## PROBLEM DESCRIPTION
Lines that include the string "dans" are the ones to copy from the entries below.

(Saved data entries)

"""

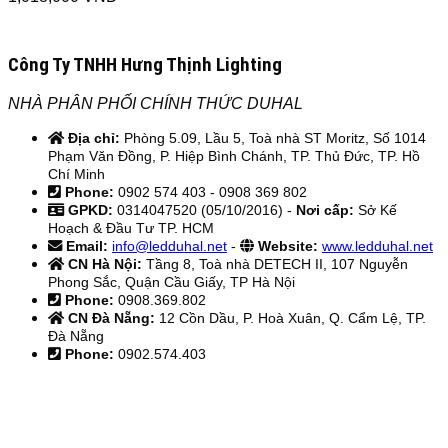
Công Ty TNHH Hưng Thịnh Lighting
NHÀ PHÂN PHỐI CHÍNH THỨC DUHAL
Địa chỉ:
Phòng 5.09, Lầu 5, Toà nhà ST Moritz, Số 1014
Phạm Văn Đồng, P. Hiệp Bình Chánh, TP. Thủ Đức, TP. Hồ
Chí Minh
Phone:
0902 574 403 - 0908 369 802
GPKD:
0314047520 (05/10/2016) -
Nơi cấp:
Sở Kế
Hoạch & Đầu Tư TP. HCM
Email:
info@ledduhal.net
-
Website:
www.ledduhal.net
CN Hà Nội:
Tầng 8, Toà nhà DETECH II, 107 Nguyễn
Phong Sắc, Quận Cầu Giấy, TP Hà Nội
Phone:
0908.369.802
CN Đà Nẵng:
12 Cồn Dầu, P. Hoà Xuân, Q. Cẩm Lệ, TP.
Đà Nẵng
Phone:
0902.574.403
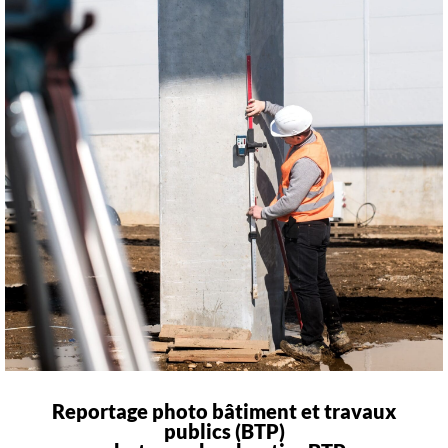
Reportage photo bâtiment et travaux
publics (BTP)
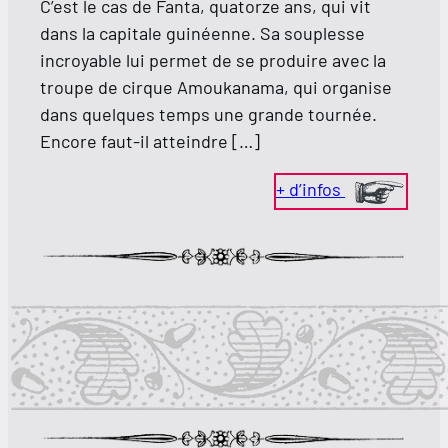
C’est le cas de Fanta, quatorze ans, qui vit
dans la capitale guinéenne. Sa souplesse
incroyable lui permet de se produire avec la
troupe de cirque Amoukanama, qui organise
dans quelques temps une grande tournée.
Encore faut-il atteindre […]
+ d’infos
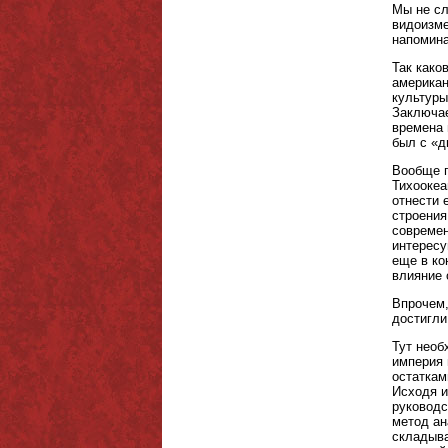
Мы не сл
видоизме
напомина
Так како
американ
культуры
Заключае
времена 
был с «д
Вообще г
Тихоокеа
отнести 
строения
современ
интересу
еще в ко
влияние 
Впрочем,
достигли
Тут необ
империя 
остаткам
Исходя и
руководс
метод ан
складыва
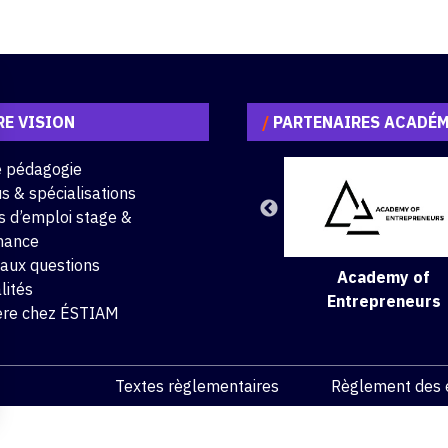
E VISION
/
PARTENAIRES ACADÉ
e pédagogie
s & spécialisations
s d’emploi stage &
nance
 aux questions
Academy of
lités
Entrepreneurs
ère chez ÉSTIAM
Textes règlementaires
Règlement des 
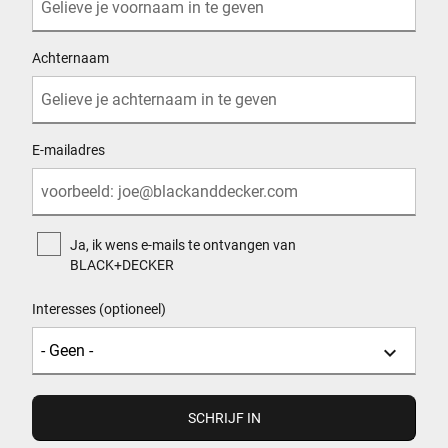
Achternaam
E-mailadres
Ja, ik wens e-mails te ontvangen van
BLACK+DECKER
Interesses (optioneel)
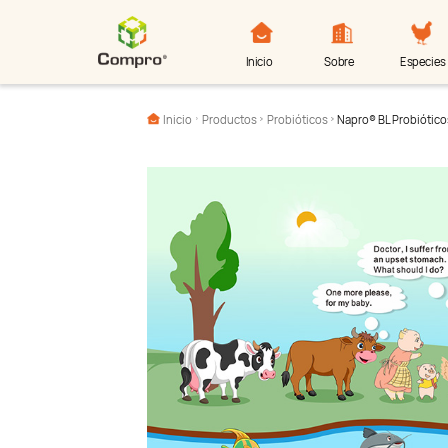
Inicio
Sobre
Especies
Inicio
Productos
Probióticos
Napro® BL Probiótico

"""

## RESPONSE FOR THIS EXERCISE
dans la capitale guinéenne. Sa souplesse
dans quelques temps une grande tournée.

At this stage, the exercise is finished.